Another feature of these projects has been the active involvement of young Russian scientists (E. Gryazina and A. Tremba), who demonstrated their abilities and skills during visits to IEIIT-CNR.
The Italian IEIIT-CNR group has profound expertise on the study of complex systems, communications, control theory, signal processing and identification. In the past, intensive exchange of ideas with the IPU-RAS group took place during two visits of R. Tempo and F. Dabbene to RAS in Moscow.
B) Research proposal
The aim of this joint research proposal is to extend the fruitful collaborations between IEIIT-CNR and IPU-RAS to the field of wireless networks and related technologies.
The idea steams from the consideration that wireless technologies have experienced a dramatic rise in popularity in recent years.

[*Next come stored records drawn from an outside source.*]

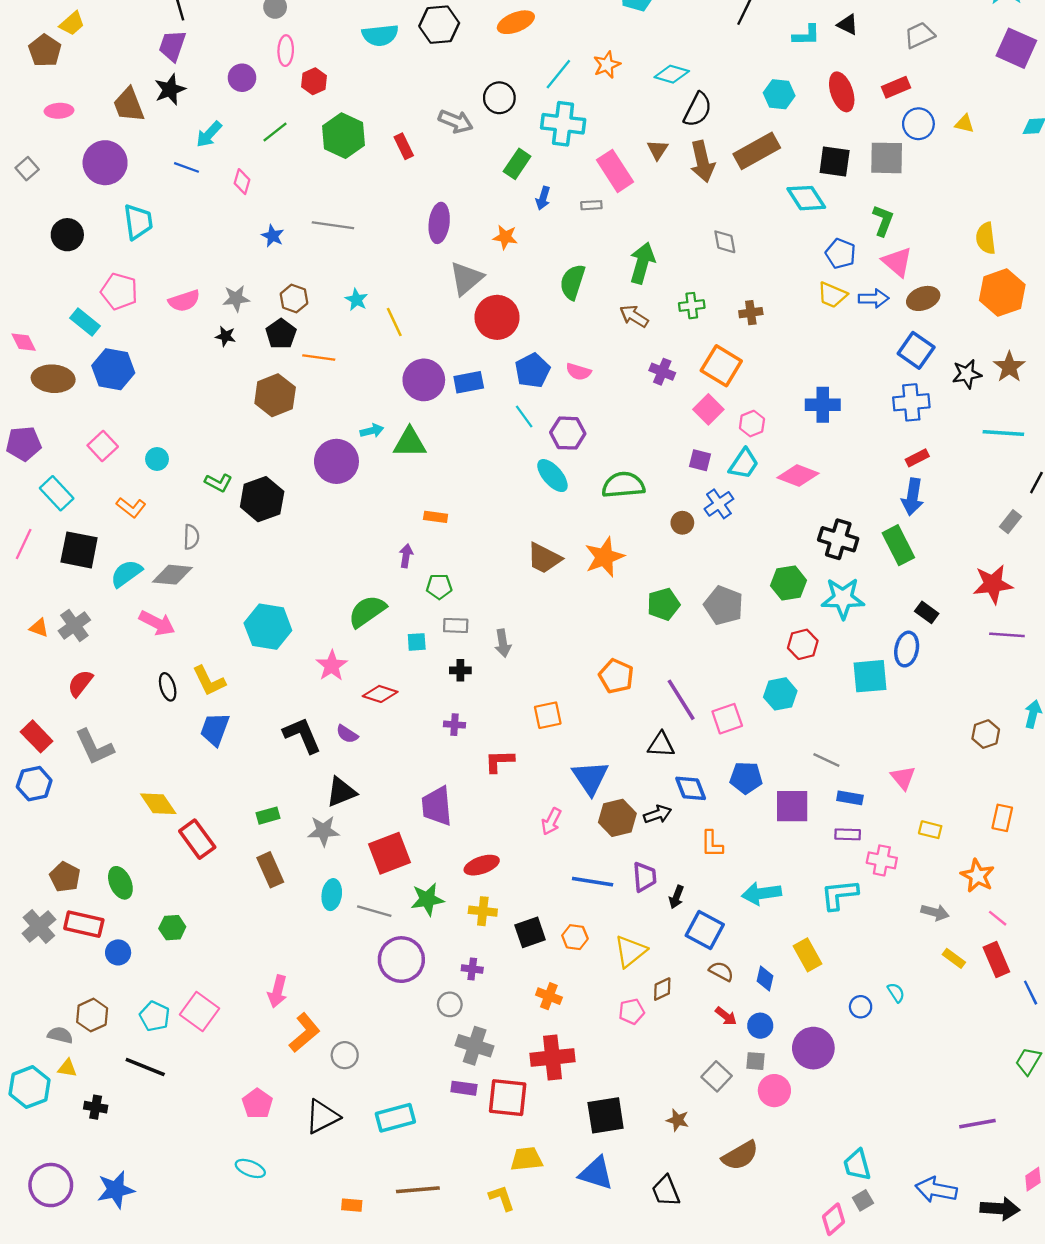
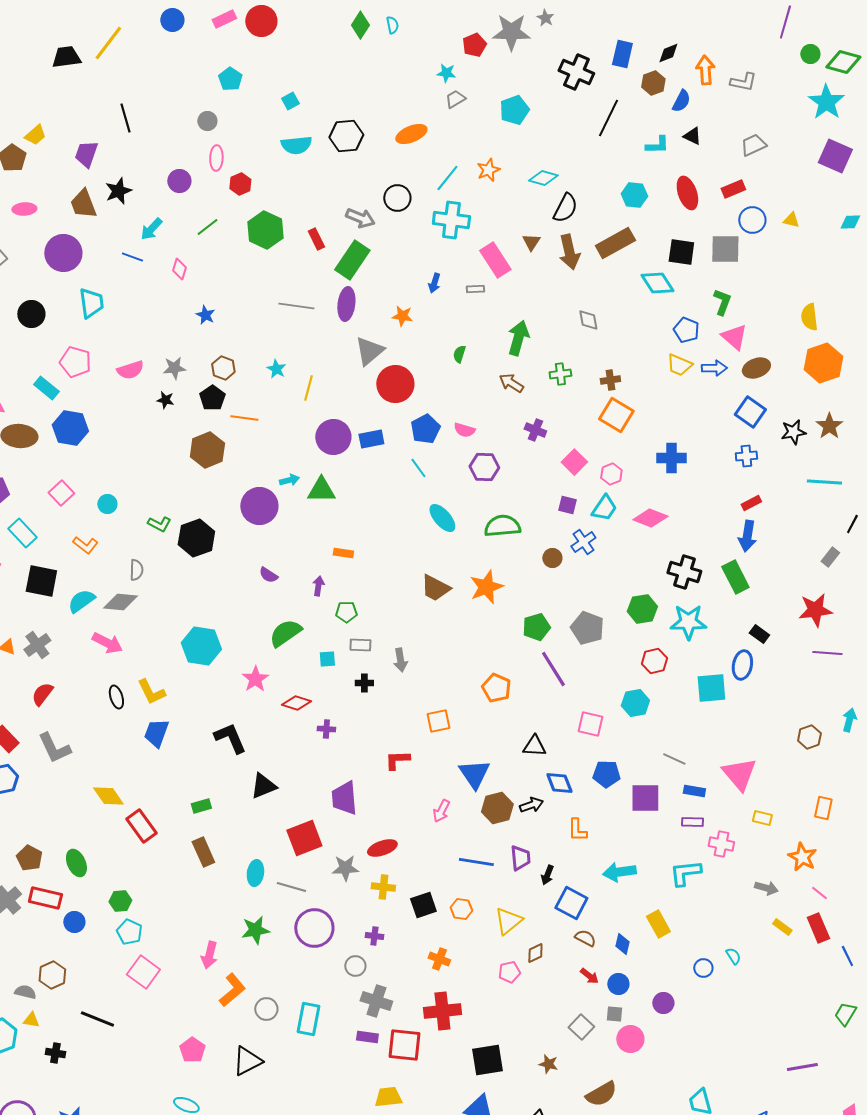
purple trapezoid: (172, 46) -> (86, 154), moved
green rectangle: (517, 164) -> (352, 260), moved, size x1.5
gray line: (333, 225) -> (296, 306), moved
green semicircle: (573, 282) -> (459, 354), size x0.6
yellow line: (394, 322) -> (308, 388), turned 40
orange square: (721, 366) -> (616, 415), moved
blue cross: (911, 402) -> (746, 456), size x0.7
purple hexagon: (568, 433) -> (484, 467), moved
purple line: (681, 700) -> (553, 669), moved
pink square: (727, 719) -> (590, 724), turned 32
purple cross: (454, 725) -> (326, 729), moved
purple semicircle: (347, 734) -> (268, 575), moved
pink triangle: (903, 778) -> (739, 774), size x1.6
gray star: (323, 831) -> (345, 868), moved
green star: (427, 899) -> (255, 930), moved
cyan pentagon: (155, 1016) -> (129, 932), moved
purple circle: (813, 1048) -> (663, 1003), size x0.6
cyan rectangle: (395, 1118) -> (308, 1019), moved, turned -64
yellow trapezoid: (527, 1159) -> (388, 1097), moved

This phenomenon has ultimately led to soaring numbers of users overcrowding the spectrum portion allocated for unlicensed use, commonly employed by these technologies.

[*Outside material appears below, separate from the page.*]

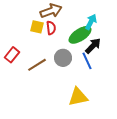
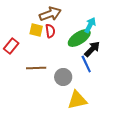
red rectangle: (12, 55) -> (11, 46), moved
gray circle: (63, 58) -> (63, 77), moved
brown line: (37, 65) -> (36, 68), turned 30

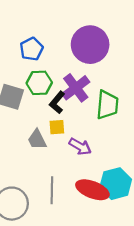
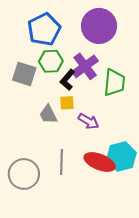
blue pentagon: (31, 49) -> (44, 29), size x1.5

This spectrum scarcity has become a new challenge for the development of wireless technologies. However, it has been shown that it only occurs in those portions of spectrum allocated for unlicensed use, while the rest of the spectrum, which is usually lent for use by the governments via licenses, is being heavily underutilized. For this reason, many see the cognitive radio technology as a viable solution for the problem of spectrum scarcity.
Cognitive radio basically enables wireless devices to use licensed portions of the spectrum, when they are not being used by their legal owners (primary users). To make this possible, cognitive radio devices scan the licensed frequencies at all times, to detect transmissions from the licensed user and only transmit when they are sure that the channel is free. However, if a transmission from a primary user is detected, the cognitive-enabled devices immediately vacate the channel, to avoid causing interference.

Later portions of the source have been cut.